Zwar sank die Zahl der Neuinfektionen in Italien und vor allem in der am stärksten betroffenen Region Lombardei. Dennoch steht das lombardische Gesundheitssystem unter Druck. Die Krankenhäuser sind überlastet, die Behörden riefen daher private Kliniken auf, Betten für Patienten zur Verfügung zu stellen. Die Lombardei sucht zusätzliche Plätze für Patienten, die unter Quarantäne gestellt werden müssen.

Globales Phänomen

Weltweit haben sich laut dem Berliner Robert-Koch-Institut inzwischen rund 90.900 Menschen in 73 Ländern nachweislich mit dem neuen Coronavirus infiziert. Allein China hat nach offiziellen Angaben 80.280 Infizierte. „Das Geschehen verlagert sich etwas weg von China, und der Rest der Welt wird vermehrt betroffen“, so Schaade vom Robert-Koch-Institut. Seit Montag seien in China offiziell 115 Fälle hinzugekommen, in den restlichen 72 Ländern 1.700 Fälle. Es handele sich weiterhin um eine dynamische und ernstzunehmende Situation.

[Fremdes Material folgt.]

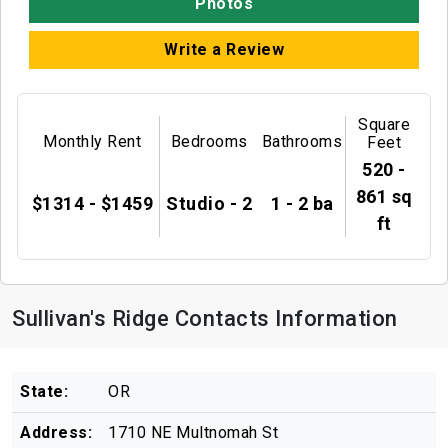
Photos
Write a Review
Square
Monthly Rent
Bedrooms
Bathrooms
Feet
520 -
861 sq
$1314 - $1459
Studio - 2
1 - 2 ba
ft
Sullivan's Ridge Contacts Information
State:
OR
Address:
1710 NE Multnomah St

Außerhalb Chinas am stärksten betroffen ist Südkorea. Die Gesundheitsbehörden meldeten im Verlauf des Dienstags über 800 weitere Fälle, bei denen sich Menschen mit dem Erreger der Lungenkrankheit ansteckten. Die Gesamtzahl erreichte 5.186. Die Zahl der Todesfälle, die mit dem neuen Coronavirus in Verbindung gebracht werden, stieg im Vergleich zum Vortag um fünf auf 31.

Viele Neuinfektionen meldete auch der Iran. Insgesamt wurden nach offiziellen Angaben 2.336 Menschen – 835 mehr als am Vortag – positiv auf das Virus getestet. Die Zahl der Toten stieg innerhalb von 24 Stunden von 66 auf 77, wie das Gesundheitsministerium am Dienstag mitteilte.